Pakar Kajian Media UNAIR Bahas Metaverse dari Segi Historikal

Share on facebook
Share on google
Share on twitter
Share on linkedin
Ilustrasi oleh Pikiran Rakyat

UNAIR NEWS – Istilah Metaverse tengah ramai diperbincangkan akibat klaim Mark Zuckerberg yang menyebutnya sebagai dunia masa depan. Metaverse merupakan gabungan antara aspek virtual reality (VR), augmented reality (AR), media sosial, dan juga cryptocurrency untuk memungkinkan pengguna berinteraksi dalam realitas digital.

Kemunculannya sebagai media ditanggapi oleh Prof. Rachmah Ida, Ph.D, pakar kajian media Universitas Airlangga (UNAIR) sebagai perkembangan dari konsep yang telah ada sebelumnya. “Konsep Metaverse bukan benar-benar baru, sebab pada tahun 2003 sudah ada dunia virtual bernama Second Life yang menawarkan adanya konsep virtual community yang dibuat dengan maksud menghubungkan orang tanpa harus bertemu secara langsung,” jelasnya.

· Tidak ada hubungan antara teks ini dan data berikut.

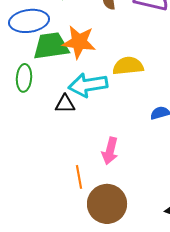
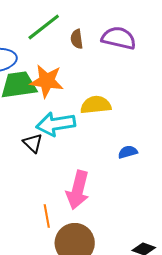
black triangle: (65, 104) -> (33, 143), turned 45
pink arrow: (110, 151) -> (78, 190), size x1.4

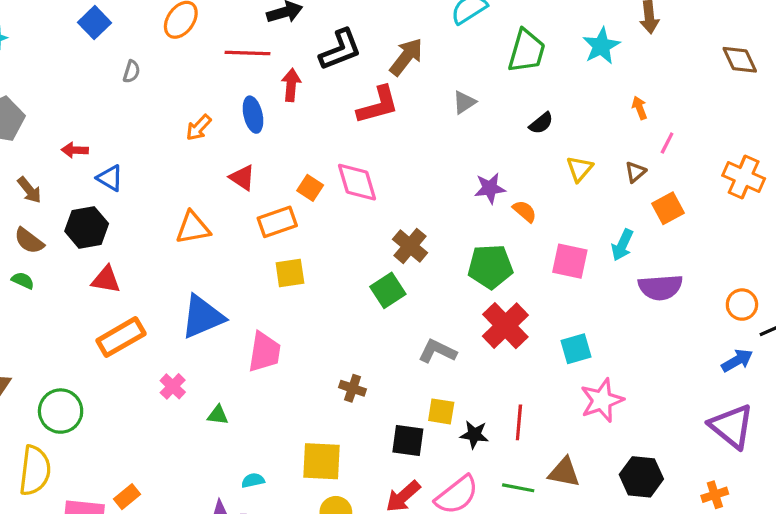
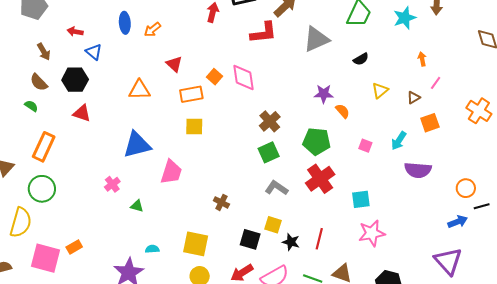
gray triangle: (464, 102) -> (316, 39), size x1.8
blue ellipse: (253, 115) -> (125, 23), moved
pink square: (570, 261) -> (365, 146), size x0.6
green square: (388, 290) -> (269, 152), moved
orange rectangle: (121, 337) -> (44, 147), moved, turned -44

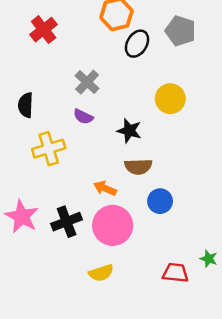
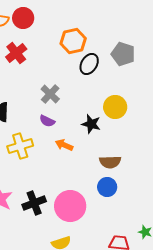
black star: (129, 131) -> (91, 124), moved
brown semicircle: (138, 167) -> (110, 162), moved
orange arrow: (105, 188) -> (64, 145), moved

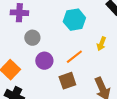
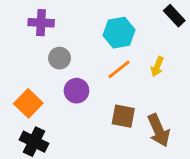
orange line: (74, 57) -> (119, 69), moved
brown square: (67, 81) -> (123, 116), moved, turned 30

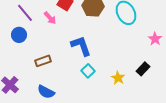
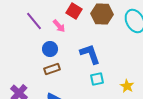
blue circle: (19, 35) -> (50, 49), moved
cyan square: (88, 71) -> (97, 79), turned 32

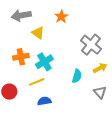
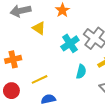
orange cross: (21, 57) -> (13, 59), moved
cyan cross: (44, 62) -> (70, 43), moved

Keberhasilan Second Life terlihat saat perusahaan sekelas International Business Machine Corporation (IBM), serta ratusan perusahaan lainnya berbondong-bondong mendirikan kantor virtual disana. “Sedangkan di dunia pendidikan, Stanford, MIT, Monash mencoba membuat virtual campus yang dibangun menggunakan Second Life,” jelas Guru Besar bidang Kajian Media pertama di Indonesia tersebut.

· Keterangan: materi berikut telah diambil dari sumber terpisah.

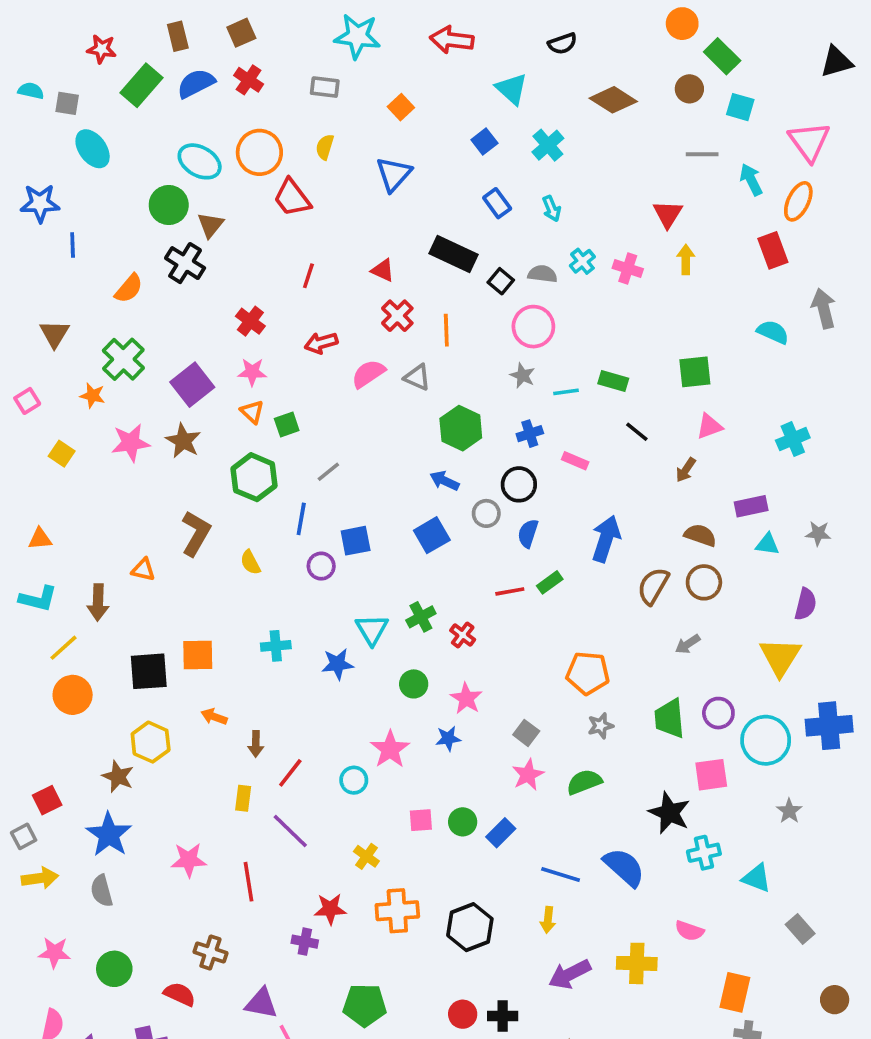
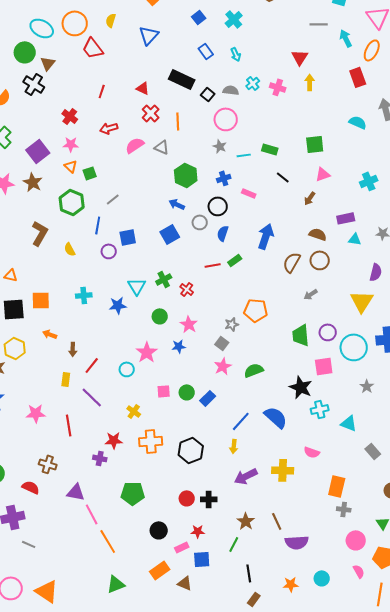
orange triangle: (143, 570) -> (11, 275), moved
gray star: (601, 726) -> (232, 324), moved
blue line: (561, 874) -> (241, 421), turned -65

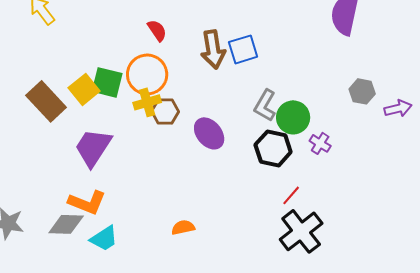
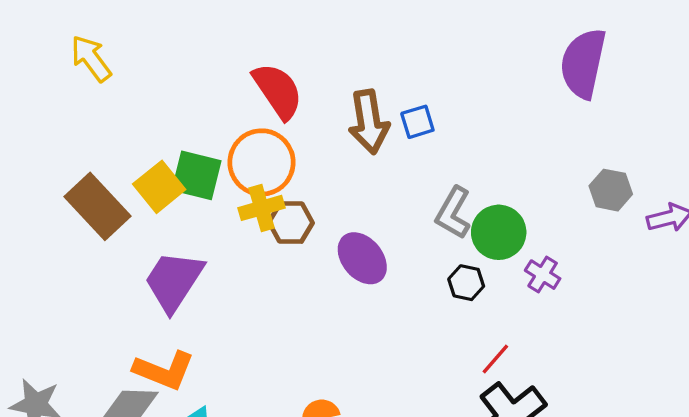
red semicircle: (157, 30) -> (278, 91), size x1.6
blue square: (243, 49) -> (417, 122), size x0.7
black hexagon: (273, 148) -> (466, 283), size x0.6

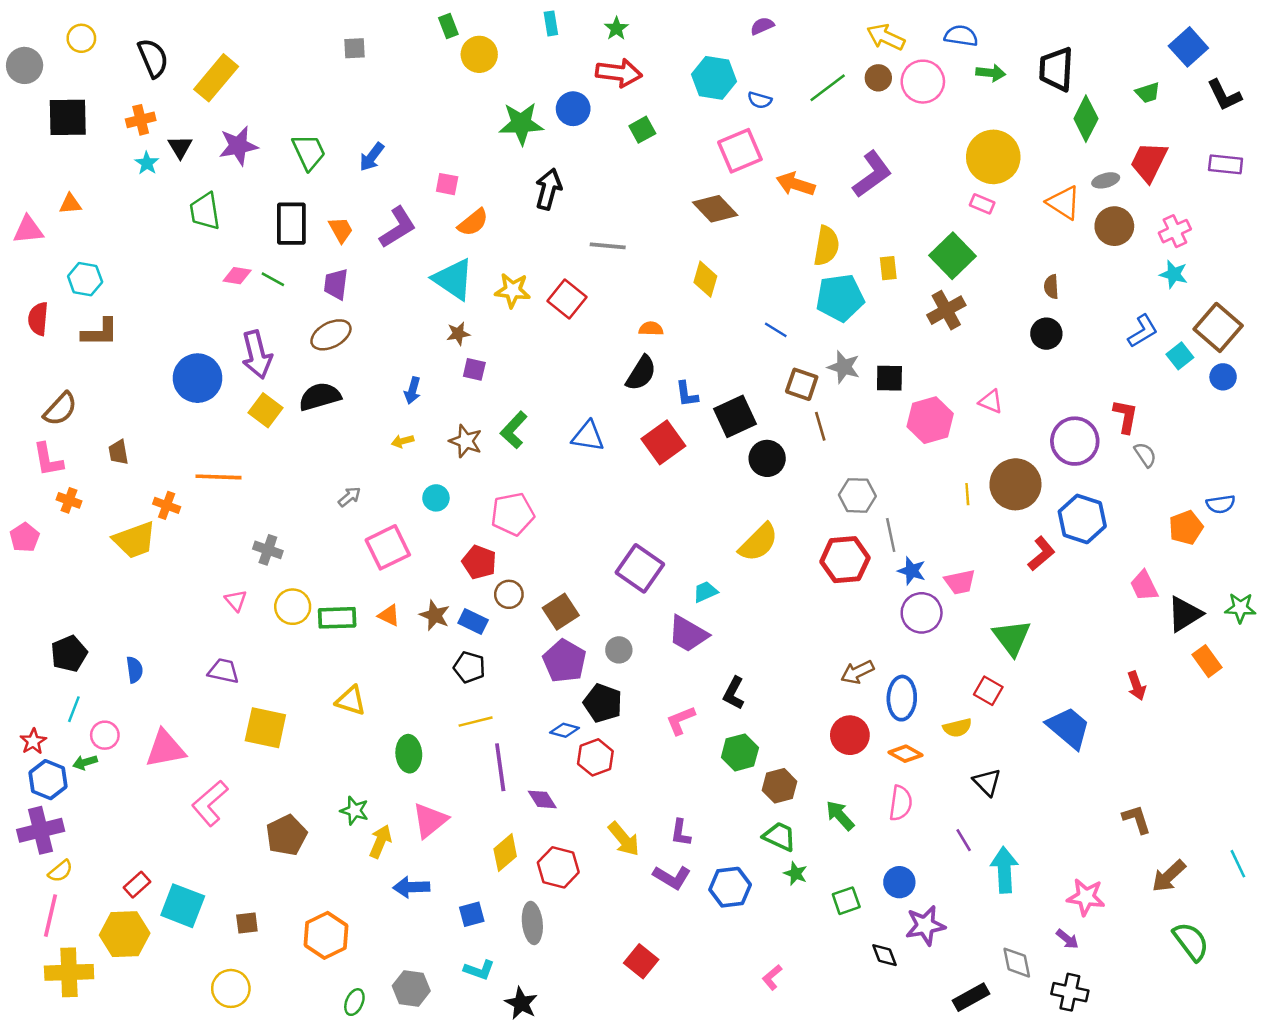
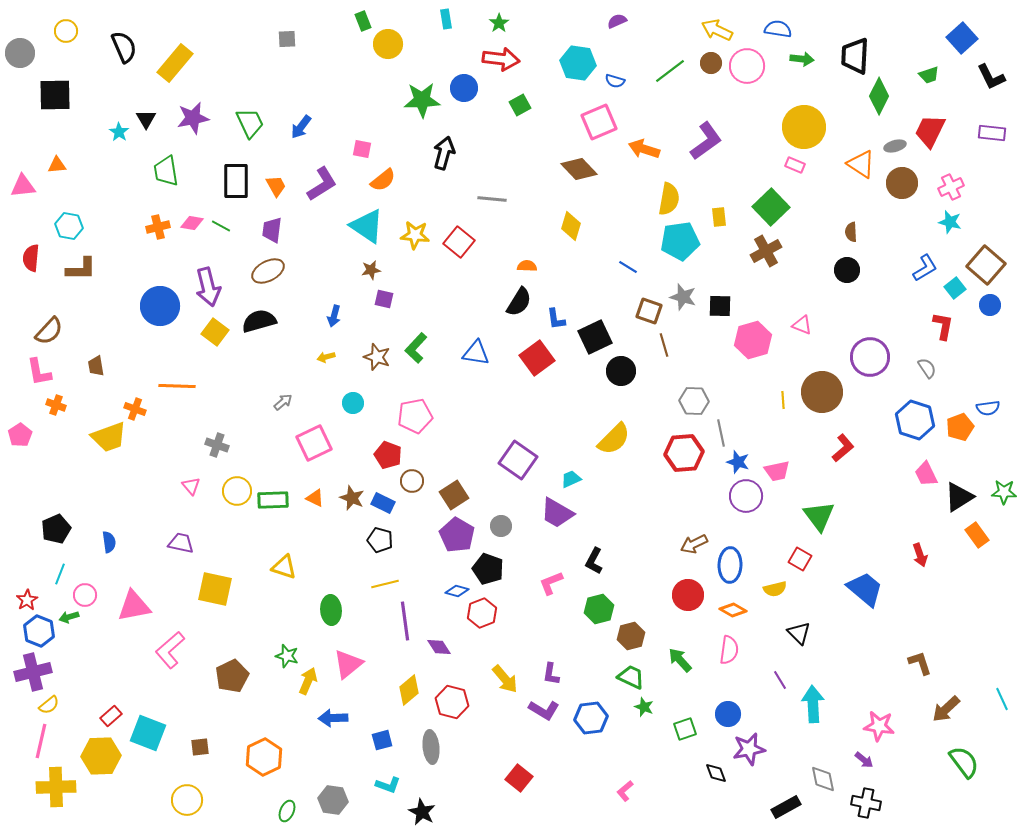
orange cross: (141, 120) -> (158, 227), moved
red L-shape: (1125, 416) -> (943, 326), moved
blue hexagon: (1082, 519) -> (915, 420), moved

Meski populer di luar negeri, saat itu virtual world belum mendapatkan perhatian khusus di hati masyarakat Indonesia. Namun, demi membuka mata mahasiswa akan luasnya dunia media, Prof Ida mengajarkan seluruh mahasiswa S2 Media dan Komunikasi UNAIR untuk membuat akun dan berkelana di SimCity dan Second Life. “Kendalanya ya tetap di infrastruktur karena membutuhkan kapasitas komputer yang sangat besar, dan internet yang memadai,” kenangnya.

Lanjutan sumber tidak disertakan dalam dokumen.